The inquiry began its second phase, having already reached into the highest levels of Prime Minister Tony Blair's government. Defense Secretary Geoff Hoon will have to return for a second time to be questioned by lawyers from the investigating commission, and others representing various people involved in the scandal.
Prime Minister Tony Blair's outgoing communications chief Alistair Campbell will also face another round of questioning.
Many analysts believe Secretary Hoon's job could be in jeopardy as a result of the scandal that has disturbed many Britons and caused Mr. Blair's approval ratings to tumble. Mr. Blair was questioned during the first phase of the inquiry, but was not called to testify again.

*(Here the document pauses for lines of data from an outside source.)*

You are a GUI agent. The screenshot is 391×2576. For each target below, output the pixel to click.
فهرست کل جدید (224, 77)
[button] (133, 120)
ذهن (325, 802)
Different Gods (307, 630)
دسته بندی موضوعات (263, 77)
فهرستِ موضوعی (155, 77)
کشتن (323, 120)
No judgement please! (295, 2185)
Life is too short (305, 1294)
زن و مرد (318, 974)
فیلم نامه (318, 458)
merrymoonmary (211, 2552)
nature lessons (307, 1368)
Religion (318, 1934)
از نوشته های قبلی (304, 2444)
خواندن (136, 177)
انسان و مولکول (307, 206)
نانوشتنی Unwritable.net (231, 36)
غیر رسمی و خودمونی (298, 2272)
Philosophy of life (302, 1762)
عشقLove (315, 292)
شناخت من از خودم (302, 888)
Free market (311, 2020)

The public inquiry is focusing on government claims that Saddam Hussein's regime could deploy chemical and biological weapons in 45 minutes. Many Britons now believe the claim was untrue and that they were misinformed by the British government during the debate over whether to go to war in Iraq.

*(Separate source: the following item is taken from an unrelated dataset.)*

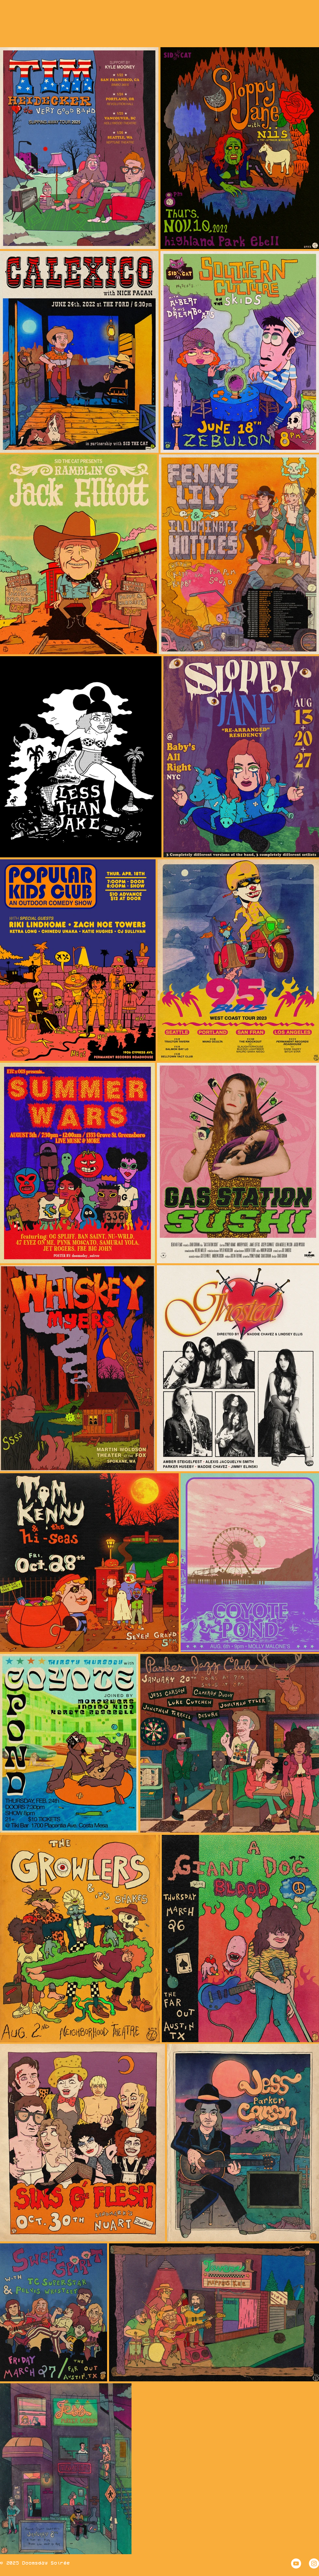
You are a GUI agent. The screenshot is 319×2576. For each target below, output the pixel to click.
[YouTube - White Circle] (296, 2563)
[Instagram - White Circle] (314, 2563)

BBC journalist Andrew Gilligan, who answered questions in the first phase of the inquiry, is set to testify again Wednesday. A story by Mr. Gilligan alleging that the British government had exaggerated the threat posed by Iraq before the war will be further scrutinized.
Mr. Gilligan eventually confirmed that respected weapons expert David Kelly was the source for his story. Mr. Kelly was found dead of an apparent suicide in July, and friends say he felt betrayed and under extreme pressure when his bosses at the Defense Ministry leaked his name to the press.
The issue has caused a rift between Mr. Blair's government and the BBC over the weapons claims, as the situation in Iraq has worsened and no banned weapons have been found.
The inquiry is expected to continue for several weeks and other witnesses could be called for questioning.